I could feel the deep connection to the words Margaret spoke. She picked up the small flowers blooming, showing how the yellow pollen falls off easily and told us her people used this to make dyes. I hadn’t even noticed the wild strawberries surrounding us until she pointed them out. It made me want to slow down and notice all these small details.
We headed farther south into the park and to picturesque Beaver Mines Lake. We picked a nice day use spot for Jordan No Chief to tell us about the importance of the Castle area to him.

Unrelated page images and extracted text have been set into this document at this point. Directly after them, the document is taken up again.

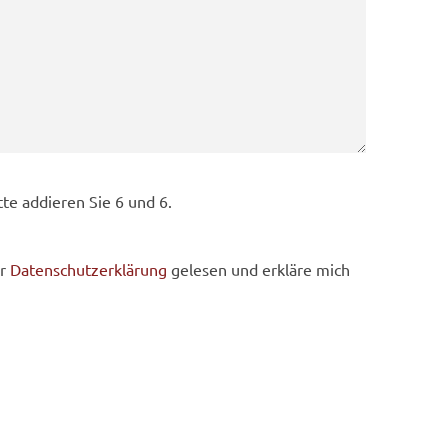
tte addieren Sie 6 und 6.
er
Datenschutzerklärung
gelesen und erkläre mich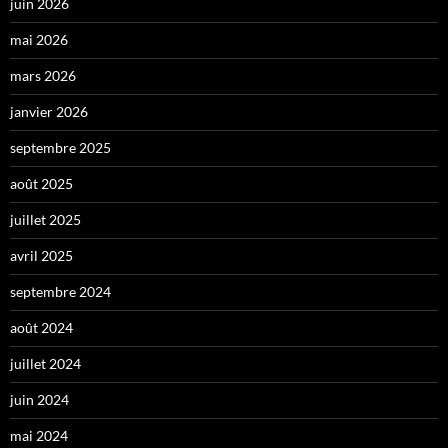
juin 2026
mai 2026
mars 2026
janvier 2026
septembre 2025
août 2025
juillet 2025
avril 2025
septembre 2024
août 2024
juillet 2024
juin 2024
mai 2024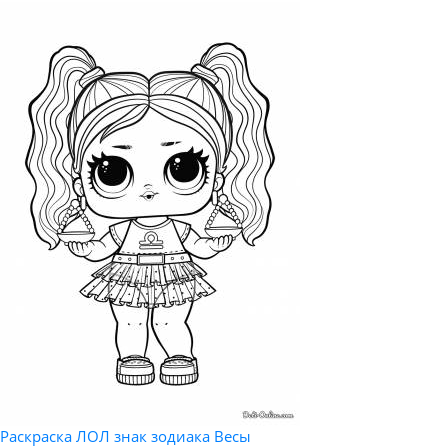
Раскраска ЛОЛ знак зодиака Весы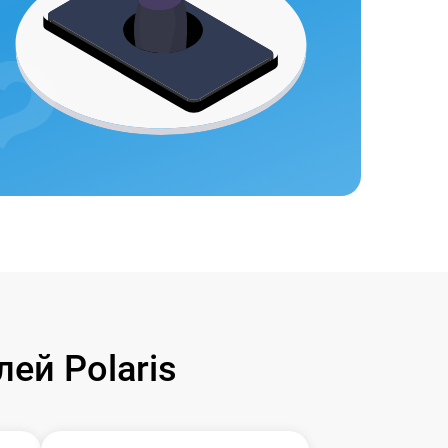
ей Polaris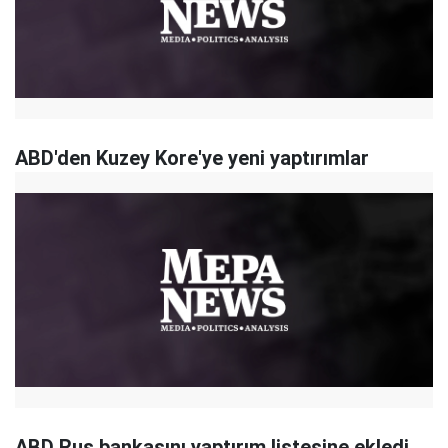
ABD'den Kuzey Kore'ye yeni yaptırımlar
ABD Rus bankasını yaptırım listesine ekledi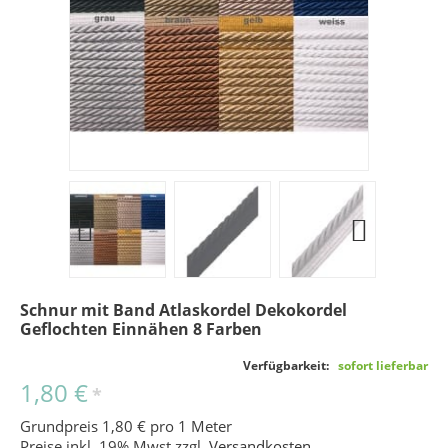
Schnur mit Band Atlaskordel Dekokordel
Geflochten Einnähen 8 Farben
Verfügbarkeit:
sofort lieferbar
1,80 €
*
Grundpreis 1,80 € pro 1 Meter
Preise inkl. 19% Mwst zzgl.
Versandkosten
.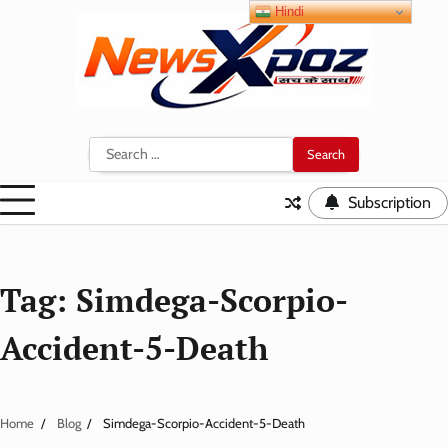
Skip
Hindi
to
content
Search
for:
Subscription
Tag:
Simdega-Scorpio-
Accident-5-Death
Home
Blog
Simdega-Scorpio-Accident-5-Death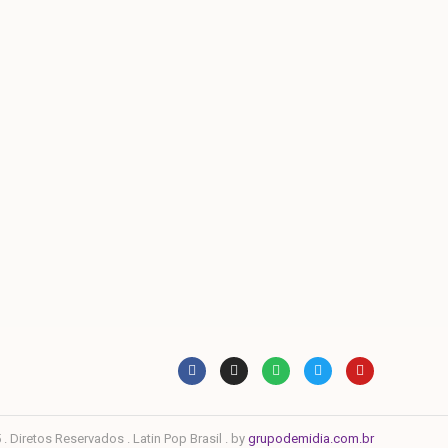
. Diretos Reservados . Latin Pop Brasil . by
grupodemidia.com.br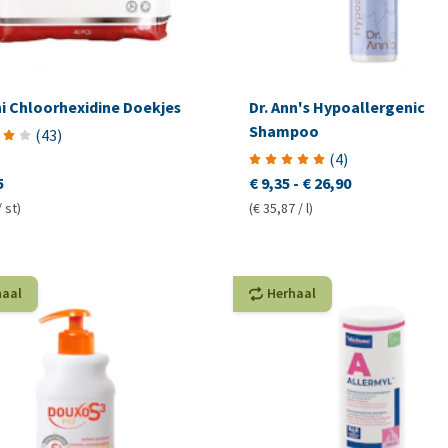
i Chloorhexidine Doekjes
Dr. Ann's Hypoallergenic
Shampoo
(
43
)
(
4
)
5
€ 9,35
-
€ 26,90
/ st)
(€ 35,87 / l)
haal
Herhaal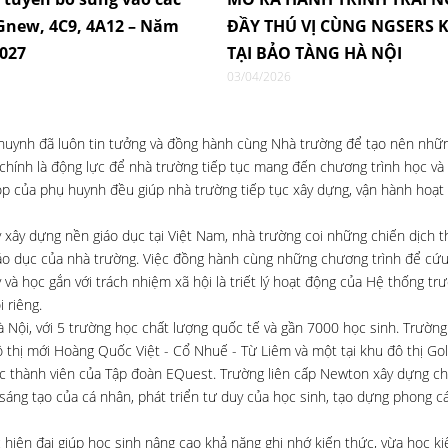
4Gnew, 4C9, 4A12 – Năm
ĐẦY THÚ VỊ CÙNG NGSERS K
2027
TẠI BẢO TÀNG HÀ NỘI
03/04/2026
 huynh đã luôn tin tưởng và đồng hành cùng Nhà trường để tạo nên nh
 chính là động lực để nhà trường tiếp tục mang đến chương trình học và 
óp của phụ huynh đều giúp nhà trường tiếp tục xây dựng, vận hành hoạt
ây dựng nền giáo dục tại Việt Nam, nhà trường coi những chiến dịch t
iáo dục của nhà trường. Việc đồng hành cùng những chương trình để cứu
à học gắn với trách nhiệm xã hội là triết lý hoạt động của Hệ thống trư
 riêng.
à Nội, với 5 trường học chất lượng quốc tế và gần 7000 học sinh. Trường
 thị mới Hoàng Quốc Việt - Cổ Nhuế - Từ Liêm và một tại khu đô thị Go
c thành viên của Tập đoàn EQuest. Trường liên cấp Newton xây dựng ch
 sáng tạo của cá nhân, phát triển tư duy của học sinh, tạo dựng phong c
 hiện đại giúp học sinh nâng cao khả năng ghi nhớ kiến thức, vừa học k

As a flock of geese flew overhead he said: “We invite all people to come share the beauty this part of Alberta holds. This is one of the last remaining natural wild lands in the region. This is the traditional land upon which we hunted and fished, I am pleased to see it now protected as a provincial park.”
Listening to the words of the Piikani First Nation elders you can’t help but want to protect and love places like this. I learned from Margaret that the popular hiking route to massive Table Mountain standing behind us was where she went as a young girl with her mother and grandmother. It was there they would go for a vision quest and ask the Creator to show them their path.
We said our goodbyes with Margaret and Jordan so that we could continue to explore a few other parts of the park. Such a large park with endless opportunities, there are four campgrounds, a group camp, and plenty of rustic camping areas to choose from.